If the underlying EC2 node has to be replaced for any reason, Stateful Node will initiate a recycle process, which includes two parts, a pause action followed directly by a resume action.

Pause Action

The pause process terminates the existing node after it saves all the relevant data.

  1. A final root volume snapshot is taken, from which a new AMI is created. The new AMI will be used to launch the new node upon resume.

  2. The Data volume is maintained, as configured in the data persistence settings:

    a. Snapshot backups: A final data volume snapshot is taken, which is used in the next node's block device mapping configuration. b. Reattach + Multi AZ: A final data volume snapshot is created and used to create a new volume to be attached once the next node is launched in a new AZ. c. Reattach + Single AZ: The same data volume is retained as is, containing the latest data written to it.

  3. The ENI of the node is made available for the next node upon resume.

Resume Action

The resume operation launches a new node and assigns it all the information stored in the pause operation.

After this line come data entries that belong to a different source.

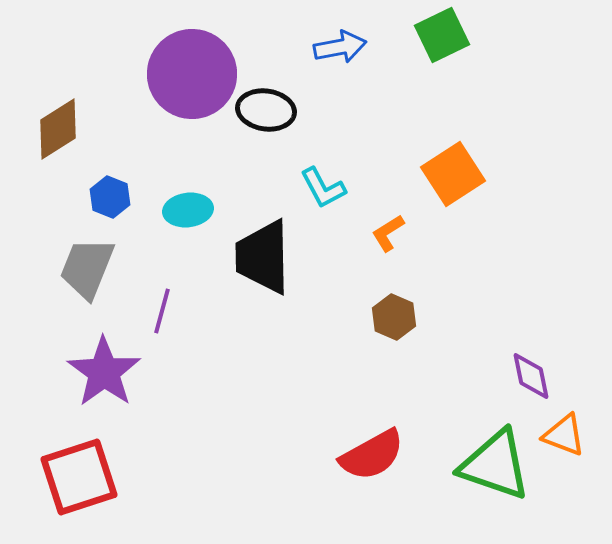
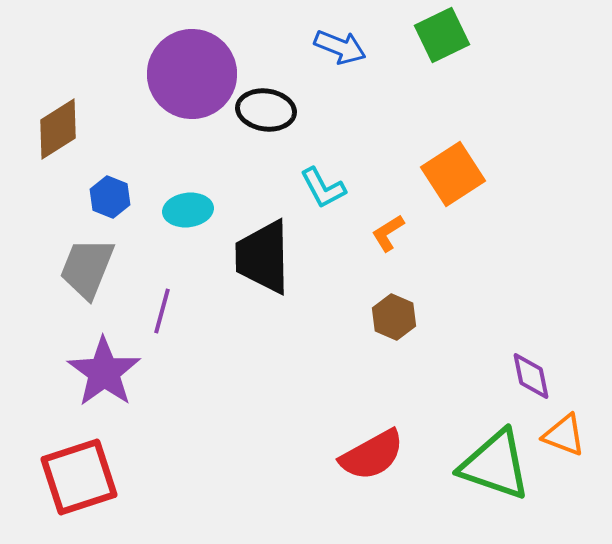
blue arrow: rotated 33 degrees clockwise
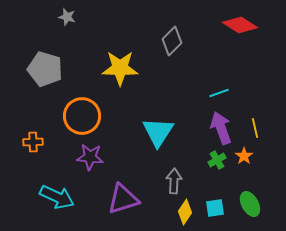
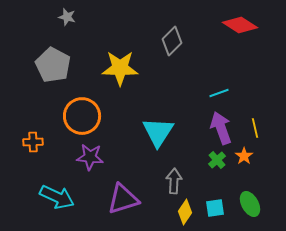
gray pentagon: moved 8 px right, 4 px up; rotated 12 degrees clockwise
green cross: rotated 12 degrees counterclockwise
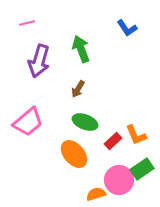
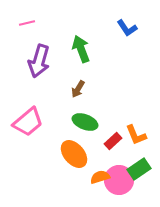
green rectangle: moved 3 px left
orange semicircle: moved 4 px right, 17 px up
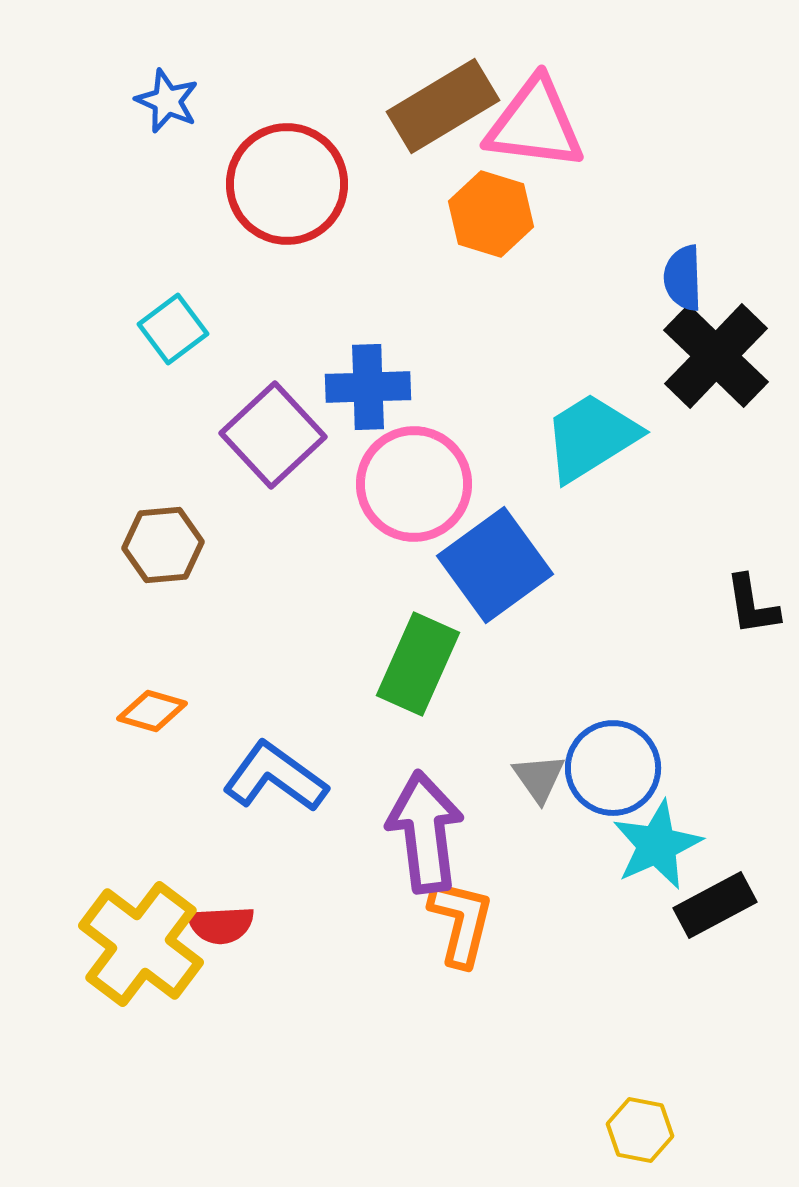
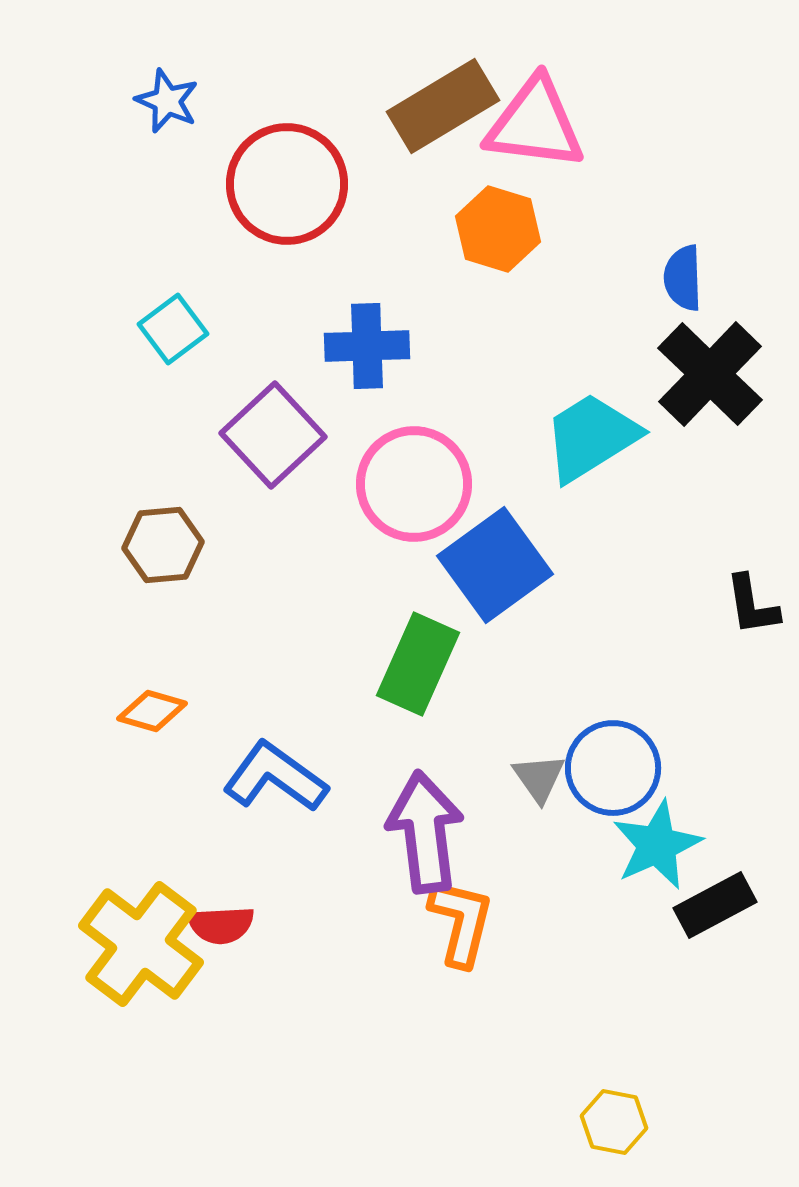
orange hexagon: moved 7 px right, 15 px down
black cross: moved 6 px left, 18 px down
blue cross: moved 1 px left, 41 px up
yellow hexagon: moved 26 px left, 8 px up
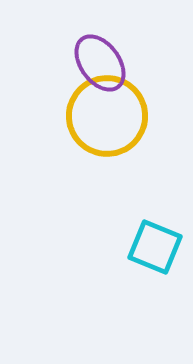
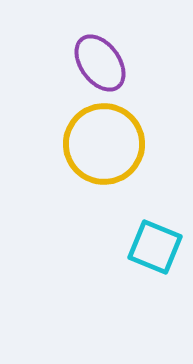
yellow circle: moved 3 px left, 28 px down
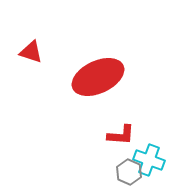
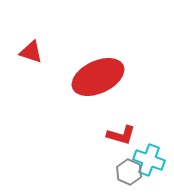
red L-shape: rotated 12 degrees clockwise
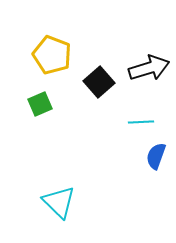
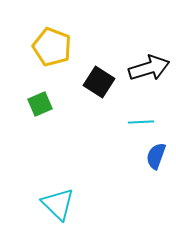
yellow pentagon: moved 8 px up
black square: rotated 16 degrees counterclockwise
cyan triangle: moved 1 px left, 2 px down
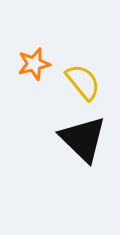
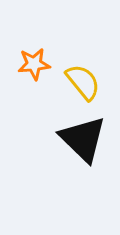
orange star: rotated 8 degrees clockwise
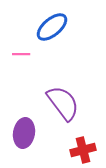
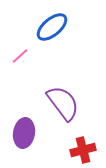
pink line: moved 1 px left, 2 px down; rotated 42 degrees counterclockwise
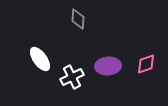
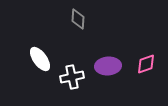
white cross: rotated 15 degrees clockwise
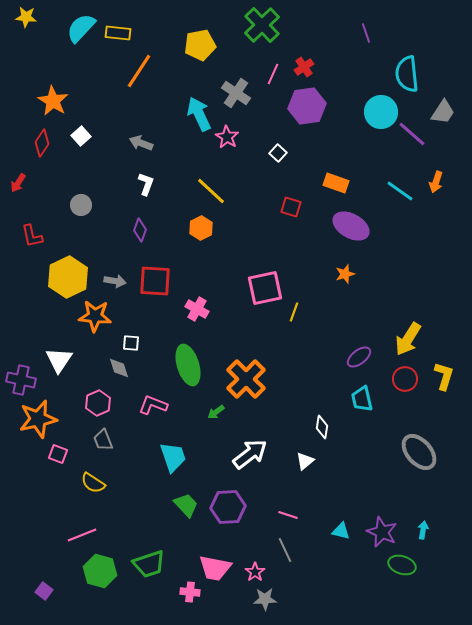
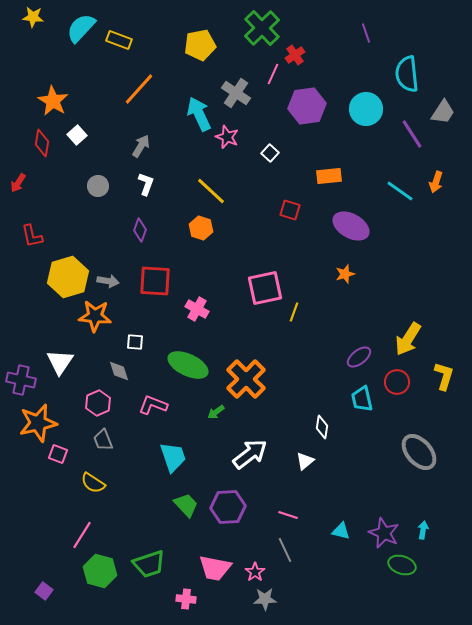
yellow star at (26, 17): moved 7 px right
green cross at (262, 25): moved 3 px down
yellow rectangle at (118, 33): moved 1 px right, 7 px down; rotated 15 degrees clockwise
red cross at (304, 67): moved 9 px left, 12 px up
orange line at (139, 71): moved 18 px down; rotated 9 degrees clockwise
cyan circle at (381, 112): moved 15 px left, 3 px up
purple line at (412, 134): rotated 16 degrees clockwise
white square at (81, 136): moved 4 px left, 1 px up
pink star at (227, 137): rotated 10 degrees counterclockwise
red diamond at (42, 143): rotated 24 degrees counterclockwise
gray arrow at (141, 143): moved 3 px down; rotated 100 degrees clockwise
white square at (278, 153): moved 8 px left
orange rectangle at (336, 183): moved 7 px left, 7 px up; rotated 25 degrees counterclockwise
gray circle at (81, 205): moved 17 px right, 19 px up
red square at (291, 207): moved 1 px left, 3 px down
orange hexagon at (201, 228): rotated 15 degrees counterclockwise
yellow hexagon at (68, 277): rotated 9 degrees clockwise
gray arrow at (115, 281): moved 7 px left
white square at (131, 343): moved 4 px right, 1 px up
white triangle at (59, 360): moved 1 px right, 2 px down
green ellipse at (188, 365): rotated 48 degrees counterclockwise
gray diamond at (119, 368): moved 3 px down
red circle at (405, 379): moved 8 px left, 3 px down
orange star at (38, 419): moved 4 px down
purple star at (382, 532): moved 2 px right, 1 px down
pink line at (82, 535): rotated 36 degrees counterclockwise
pink cross at (190, 592): moved 4 px left, 7 px down
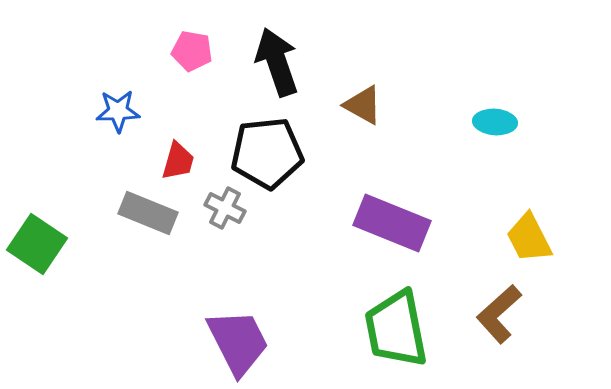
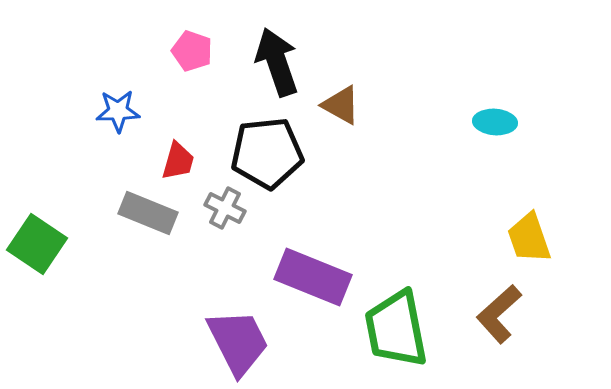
pink pentagon: rotated 9 degrees clockwise
brown triangle: moved 22 px left
purple rectangle: moved 79 px left, 54 px down
yellow trapezoid: rotated 8 degrees clockwise
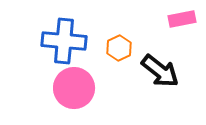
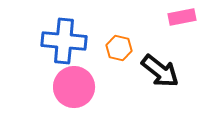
pink rectangle: moved 2 px up
orange hexagon: rotated 20 degrees counterclockwise
pink circle: moved 1 px up
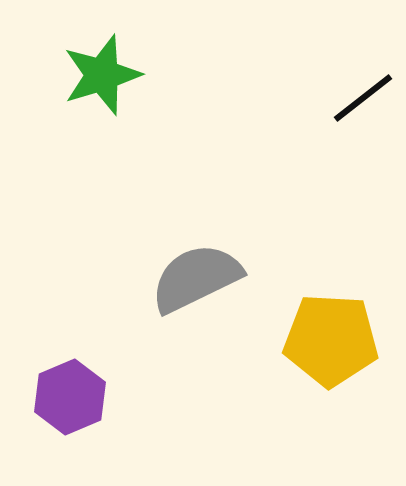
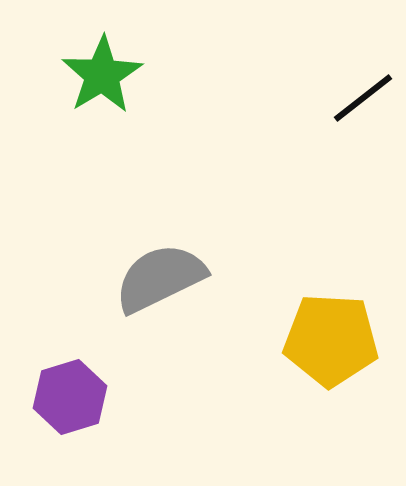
green star: rotated 14 degrees counterclockwise
gray semicircle: moved 36 px left
purple hexagon: rotated 6 degrees clockwise
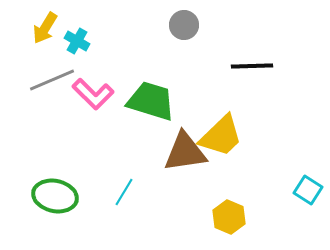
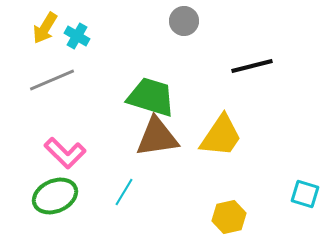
gray circle: moved 4 px up
cyan cross: moved 5 px up
black line: rotated 12 degrees counterclockwise
pink L-shape: moved 28 px left, 59 px down
green trapezoid: moved 4 px up
yellow trapezoid: rotated 12 degrees counterclockwise
brown triangle: moved 28 px left, 15 px up
cyan square: moved 3 px left, 4 px down; rotated 16 degrees counterclockwise
green ellipse: rotated 36 degrees counterclockwise
yellow hexagon: rotated 24 degrees clockwise
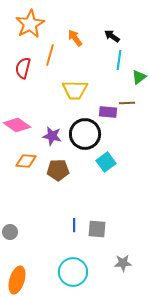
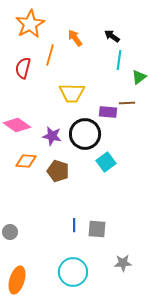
yellow trapezoid: moved 3 px left, 3 px down
brown pentagon: moved 1 px down; rotated 20 degrees clockwise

  1. The AMI registered using the latest root snapshot is used in the launch request.
  2. Persisted data volumes are created upon launch from snapshots used in the launch request’s block device mapping, or reattached post-launch.
  3. The persisted ENI is used in the network configuration of the new node.

Recycle Scenarios

The replacement process can be triggered by any of the scenarios described below.

Recycle

When Spot identifies that the underlying spot node is at risk of termination by AWS, the node is marked for replacement and will be re-launched. During the Recycle, if no spot capacity is available, the node is re-launched as on-demand.

Autohealing

Once a health-check failure is detected, the unhealthy node will be terminated (paused), and a new node will be brought up instead (resumed).

Revert to Spot

This is a strategic replacement intended to revert back to spot after falling back to on-demand nodes. This is performed according to the maintenance window configuration:

  • Never: Do not revert to spot.
  • Timeframe: When the configured time window is reached.
  • Always: Once available spot capacity is detected, perform the replacement.

Revert to Preferred Node Types

This is a strategic replacement intended to change the market of the underlying spot node to a preferred type. This is performed according to the maintenance window configuration.